In Greek mythology, the eponymous forefather of the Ionians is similarly called Ion, a son of Apollo. The opinion that Javan is synonymous with Greek Ion and thus fathered the Ionians is common to numerous writers of the early modern period, including Sir Walter Raleigh, Samuel Bochart, John Mill and Jonathan Edwards, and is still frequently encountered today.

Javan is also found in apocalyptic literature in the Book of Daniel, 8:21-22 and 11:2, about the King of Yawan—most commonly interpreted as a reference to Alexander the Great.

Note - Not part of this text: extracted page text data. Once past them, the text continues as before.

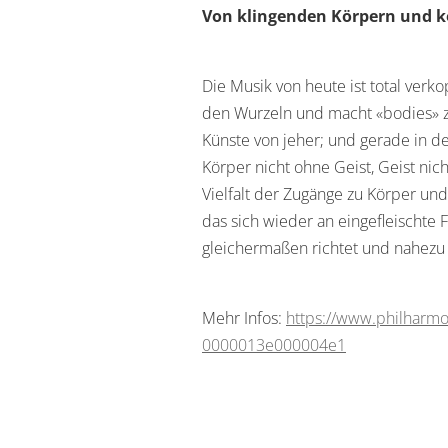
Von klingenden Körpern und k
Die Musik von heute ist total verko
den Wurzeln und macht «bodies» z
Künste von jeher; und gerade in de
Körper nicht ohne Geist, Geist ni
Vielfalt der Zugänge zu Körper und
das sich wieder an eingefleischte 
gleichermaßen richtet und nahezu 
Mehr Infos:
https://www.philharmo
0000013e000004e1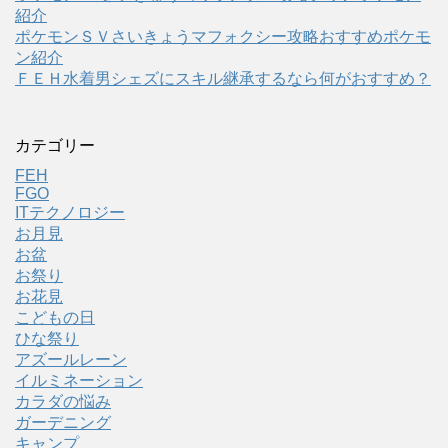
紹介
ポケモンＳＶさいきょうマフォクシー攻略おすすめポケモ
ン紹介
ＦＥＨ水着男シェズにスキル継承するなら何がおすすめ？
カテゴリー
FEH
FGO
ITテクノロジー
お月見
お盆
お祭り
お花見
こどもの日
ひな祭り
アズールレーン
イルミネーション
カラダの悩み
ガーデニング
キャンプ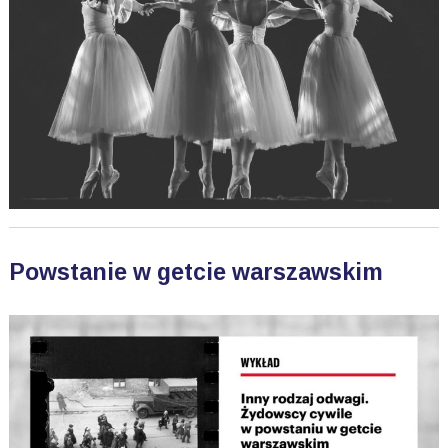
Powstanie w getcie warszawskim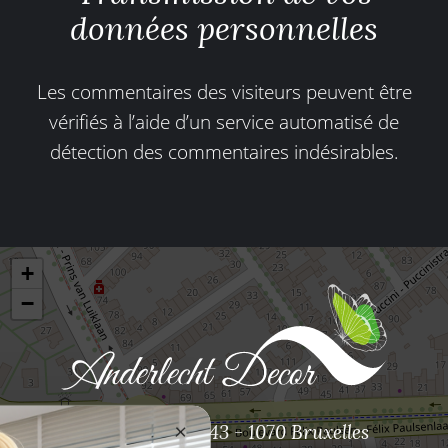
données personnelles
Les commentaires des visiteurs peuvent être
vérifiés à l’aide d’un service automatisé de
détection des commentaires indésirables.
+
−
×
Bd. Prince de Liege, 43 - 1070 Bruxelles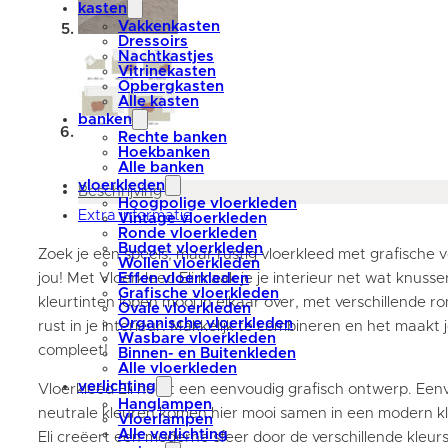
kasten
Vakkenkasten
Dressoirs
Nachtkastjes
Vitrinekasten
Opbergkasten
Alle kasten
banken
Rechte banken
Hoekbanken
Alle banken
vloerkleden
Beschrijving
Hoogpolige vloerkleden
Extra informatie
Vintage vloerkleden
Ronde vloerkleden
Budget vloerkleden
Zoek je een speels, maar rustig vloerkleed met grafische v
Wollen vloerkleden
jou! Met Vloerkleed Eli maak je je interieur net wat knusser
Effen vloerkleden
Grafische vloerkleden
kleurtinten lopen mooi in elkaar over, met verschillende r
Ovale vloerkleden
Organische vloerkleden
rust in je interieur. Makkelijk te combineren en het maak
Wasbare vloerkleden
compleet!
Binnen- en Buitenkleden
Alle vloerkleden
verlichting
Vloerkleed Eli heeft een eenvoudig grafisch ontwerp. Ee
Hanglampen
neutrale kleuren komen hier mooi samen in een modern kl
Vloerlampen
Alle verlichting
Eli creëert een moderne sfeer door de verschillende kleur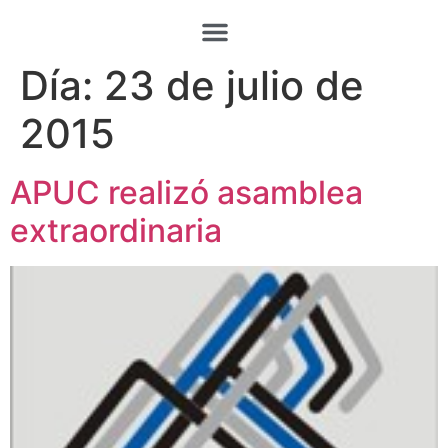
Día:
23 de julio de
2015
APUC realizó asamblea
extraordinaria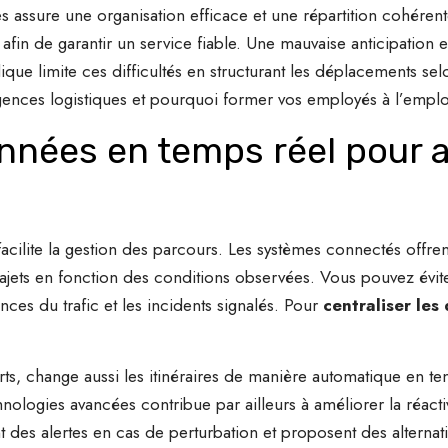
s assure une organisation efficace et une répartition cohéren
afin de garantir un service fiable. Une mauvaise anticipation 
ue limite ces difficultés en structurant les déplacements selo
igences logistiques et pourquoi former vos employés à l’emplo
onnées en temps réel pour a
facilite la gestion des parcours. Les systèmes connectés offrent 
s trajets en fonction des conditions observées. Vous pouvez év
nces du trafic et les incidents signalés. Pour
centraliser les
rts, change aussi les itinéraires de manière automatique en 
chnologies avancées contribue par ailleurs à améliorer la réacti
t des alertes en cas de perturbation et proposent des alterna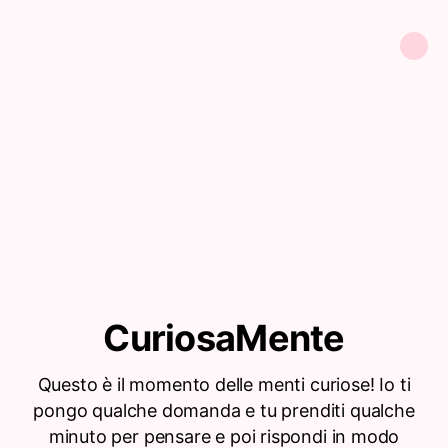
CuriosaMente
Questo è il momento delle menti curiose! Io ti
pongo qualche domanda e tu prenditi qualche
minuto per pensare e poi rispondi in modo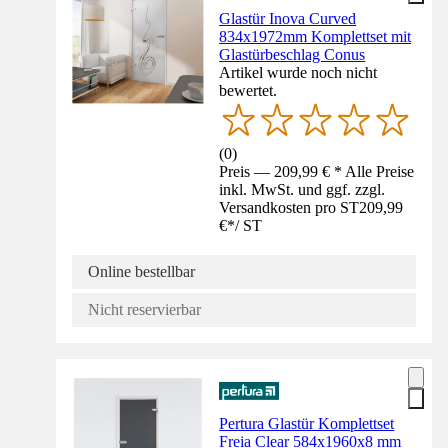
Glastür Inova Curved
834x1972mm Komplettset mit
Glastürbeschlag Conus
Artikel wurde noch nicht
bewertet.
(
0
)
Preis — 209,99 € * Alle Preise
inkl. MwSt. und ggf. zzgl.
Versandkosten pro ST
209,99
€
*
/
ST
Online bestellbar
Nicht reservierbar
Pertura Glastür Komplettset
Freia Clear 584x1960x8 mm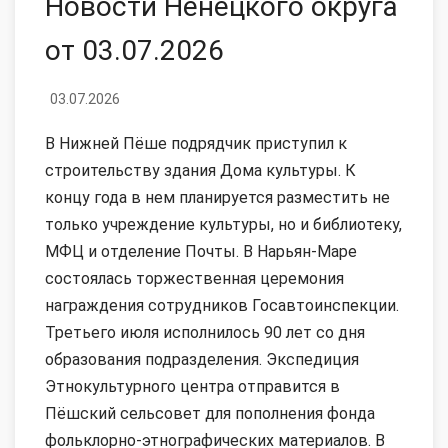
Новости Ненецкого округа
от 03.07.2026
03.07.2026
В Нижней Пёше подрядчик приступил к
строительству здания Дома культуры. К
концу года в нем планируется разместить не
только учреждение культуры, но и библиотеку,
МФЦ и отделение Почты. В Нарьян-Маре
состоялась торжественная церемония
награждения сотрудников Госавтоинспекции.
Третьего июля исполнилось 90 лет со дня
образования подразделения. Экспедиция
Этнокультурного центра отправится в
Пёшский сельсовет для пополнения фонда
фольклорно-этнографических материалов. В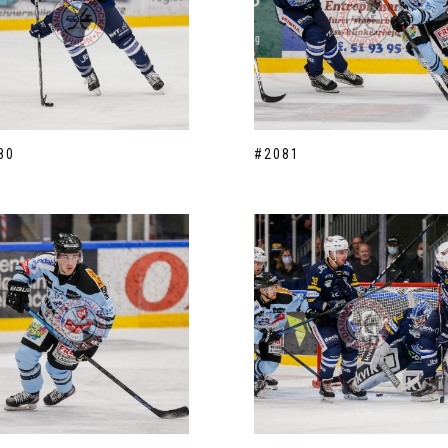
80
#2081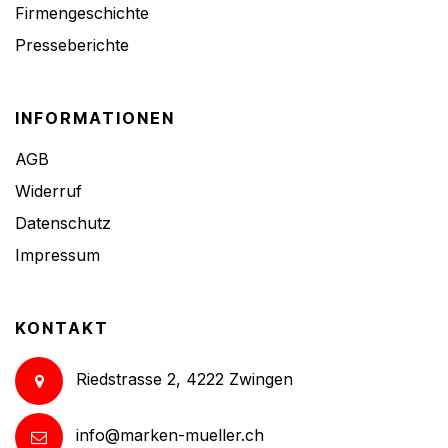
Firmengeschichte
Presseberichte
INFORMATIONEN
AGB
Widerruf
Datenschutz
Impressum
KONTAKT
Riedstrasse 2, 4222 Zwingen
info@marken-mueller.ch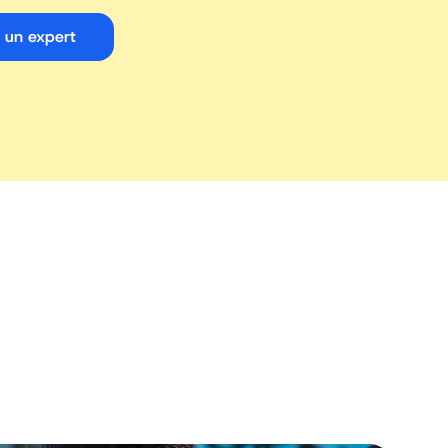
 un expert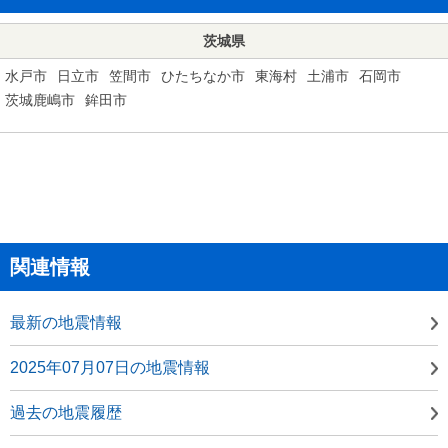
茨城県
水戸市
日立市
笠間市
ひたちなか市
東海村
土浦市
石岡市
茨城鹿嶋市
鉾田市
関連情報
最新の地震情報
2025年07月07日の地震情報
過去の地震履歴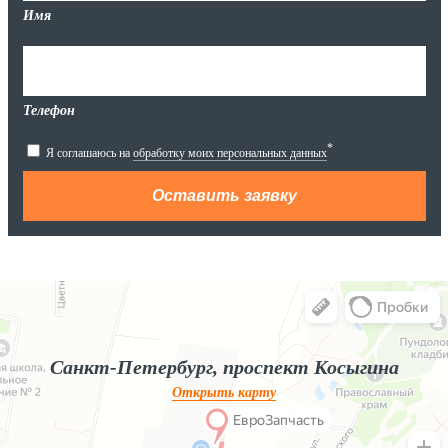
Имя
Телефон
*
Я соглашаюсь на
обработку моих персональных данных
Яндекс.Карты
Яндекс.Карты — поиск мест и адресов, городской транспорт
Санкт-Петербург, проспект Косыгина
Открыть карту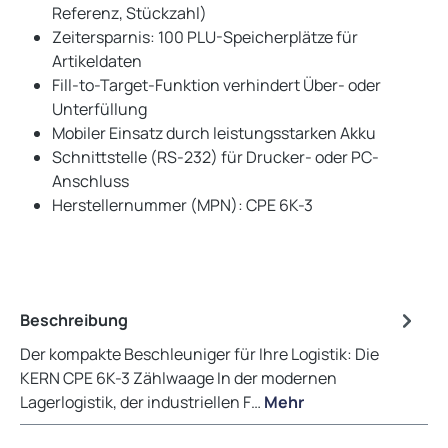
Referenz, Stückzahl)
Zeitersparnis: 100 PLU-Speicherplätze für
Artikeldaten
Fill-to-Target-Funktion verhindert Über- oder
Unterfüllung
Mobiler Einsatz durch leistungsstarken Akku
Schnittstelle (RS-232) für Drucker- oder PC-
Anschluss
Herstellernummer (MPN): CPE 6K-3
Beschreibung
Der kompakte Beschleuniger für Ihre Logistik: Die
KERN CPE 6K-3 Zählwaage In der modernen
Lagerlogistik, der industriellen F…
Mehr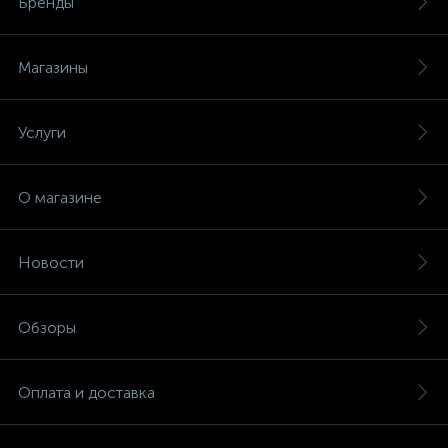
Бренды
Магазины
Услуги
О магазине
Новости
Обзоры
Оплата и доставка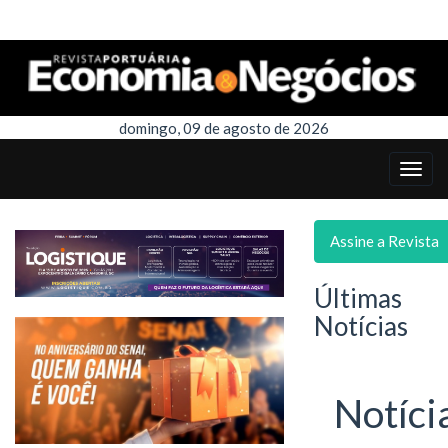
domingo, 09 de agosto de 2026
Assine a Revista
Últimas
Notícias
Notíci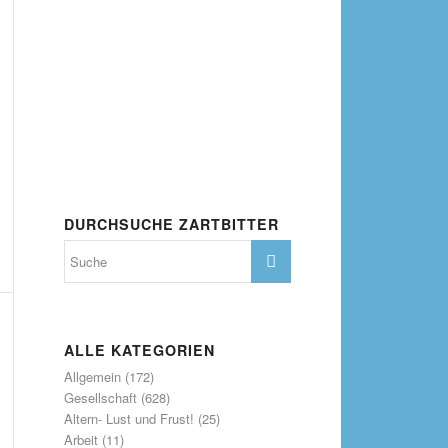
DURCHSUCHE ZARTBITTER
ALLE KATEGORIEN
Allgemein
(172)
Gesellschaft
(628)
Altern- Lust und Frust!
(25)
Arbeit
(11)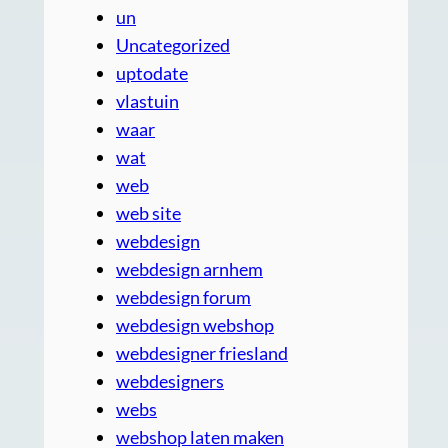
un
Uncategorized
uptodate
vlastuin
waar
wat
web
web site
webdesign
webdesign arnhem
webdesign forum
webdesign webshop
webdesigner friesland
webdesigners
webs
webshop laten maken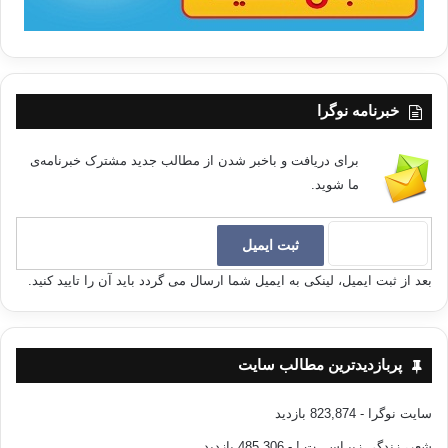
خبرنامه نوگرا
برای دریافت و باخبر شدن از مطالب جدید مشترک خبرنامه‌ی
ما شوید.
بعد از ثبت ایمیل، لینکی به ایمیل شما ارسال می گردد باید آن را تایید کنید.
پربازدیدترین مطالب سایت
سایت نوگرا
- 823,874 بازدید
شعر، زندگی زیبـاســـت !
- 485,306 بازدید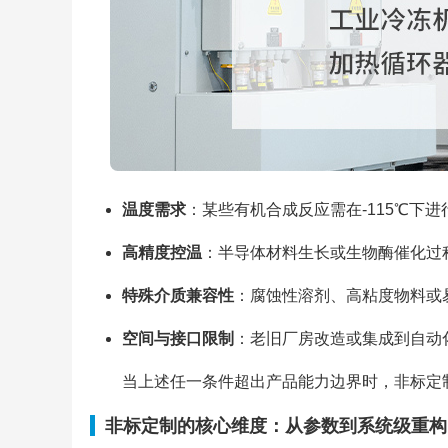
温度需求
：某些有机合成反应需在-115℃下
高精度控温
：半导体材料生长或生物酶催化过程
特殊介质兼容性
：腐蚀性溶剂、高粘度物料或
空间与接口限制
：老旧厂房改造或集成到自动
当上述任一条件超出产品能力边界时，非标定制
非标定制的核心维度：从参数到系统级重构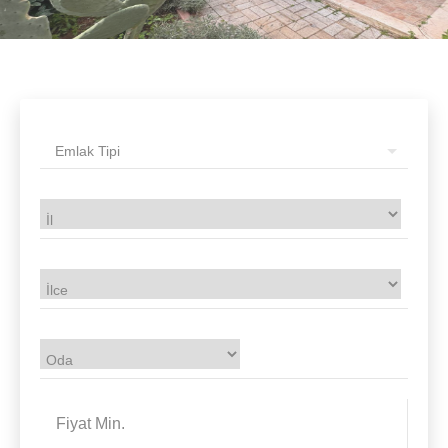
Emlak Tipi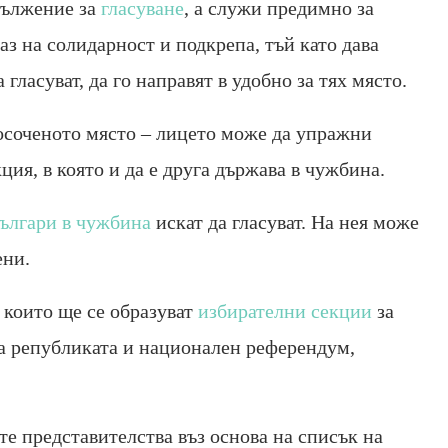
дължение за
гласуване
, а служи предимно за
раз на солидарност и подкрепа, тъй като дава
гласуват, да го направят в удобно за тях място.
 посоченото място – лицето може да упражни
кция, в която и да е друга държава в чужбина.
ългари в чужбина
искат да гласуват. На нея може
ени.
 които ще се образуват
избирателни секции
за
на републиката и национален референдум,
те представителства въз основа на списък на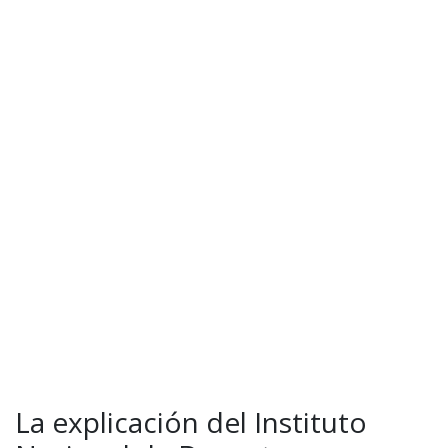
La explicación del Instituto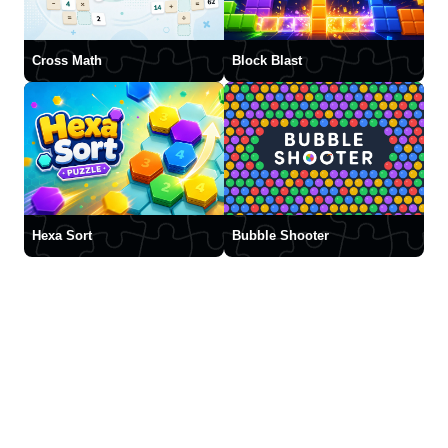
Cross Math
Block Blast
Hexa Sort
Bubble Shooter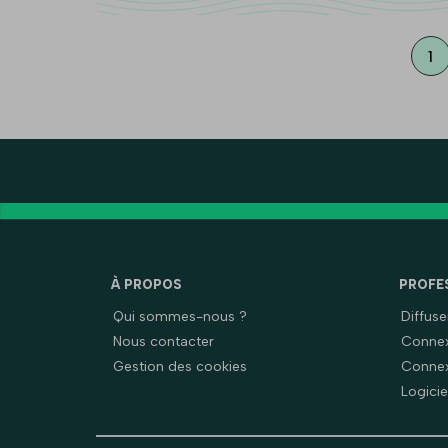
1
À PROPOS
PROFE
Qui sommes-nous ?
Diffus
Nous contacter
Connex
Gestion des cookies
Connex
Logicie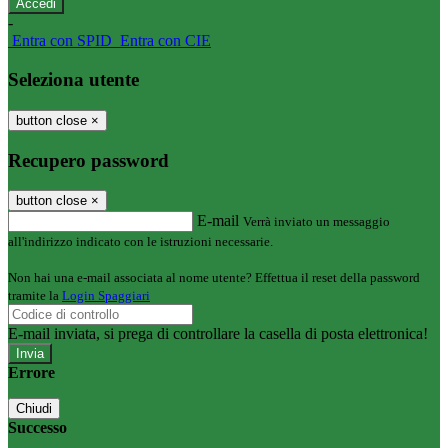
-
Entra con SPID
Entra con CIE
Seleziona utente
button close
×
Recupero password
button close
×
E-mail
Verrà inviato un messaggio
all'indirizzo indicato con le istruzioni necessarie.
Non hai una e-mail associata al nome utente? Effettua il reset della password
tramite la
Login Spaggiari
E-mail inviata, si prega di controllare la casella di posta elettronica!
Errore
Chiudi
Successo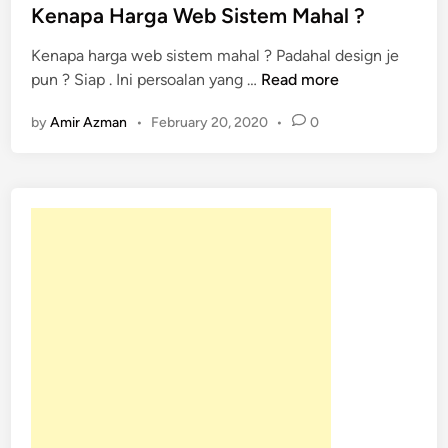
t
Kenapa Harga Web Sistem Mahal ?
e
Kenapa harga web sistem mahal ? Padahal design je
d
K
pun ? Siap . Ini persoalan yang …
Read more
i
e
n
by
Amir Azman
•
February 20, 2020
•
0
n
a
p
a
H
a
r
g
a
W
e
b
S
i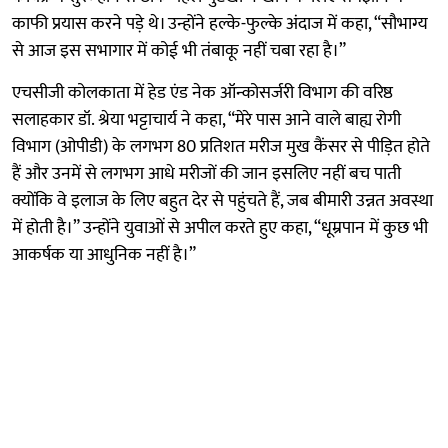
काफी प्रयास करने पड़े थे। उन्होंने हल्के-फुल्के अंदाज में कहा, “सौभाग्य
से आज इस सभागार में कोई भी तंबाकू नहीं चबा रहा है।”
एचसीजी कोलकाता में हेड एंड नेक ऑन्कोसर्जरी विभाग की वरिष्ठ
सलाहकार डॉ. श्रेया भट्टाचार्य ने कहा, “मेरे पास आने वाले बाह्य रोगी
विभाग (ओपीडी) के लगभग 80 प्रतिशत मरीज मुख कैंसर से पीड़ित होते
हैं और उनमें से लगभग आधे मरीजों की जान इसलिए नहीं बच पाती
क्योंकि वे इलाज के लिए बहुत देर से पहुंचते हैं, जब बीमारी उन्नत अवस्था
में होती है।” उन्होंने युवाओं से अपील करते हुए कहा, “धूम्रपान में कुछ भी
आकर्षक या आधुनिक नहीं है।”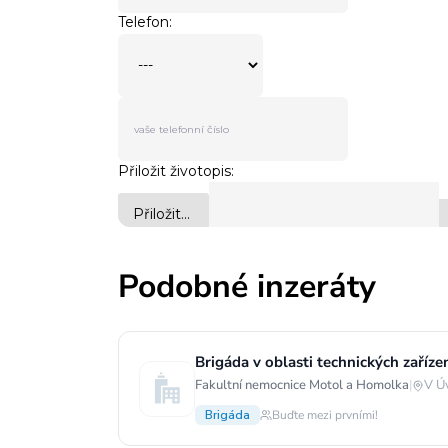
Podobné inzeráty
Brigáda v oblasti technických zaříz
Fakultní nemocnice Motol a Homolka
|
V Ú
Brigáda
Buďte mezi prvními!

Javan is generally associated with the ancient Greeks and Greece (cf. Gen. 10:2, Dan. 8:21, Zech. 9:13, etc.); his sons (as listed in Genesis 10) have usually been associated with locations in the Northeastern Mediterranean Sea and Anatolia: Elishah (Cyprus), Tarshish (Tarsus in Cilicia, but after 1646 often identified with Tartessus in Spain), Kittim (also Cyprus), and Dodanim (alt. 1 Chron. 1:7 'Rodanim,' the island of Rhodes, west of modern Turkey between Cyprus and the mainland of Greece).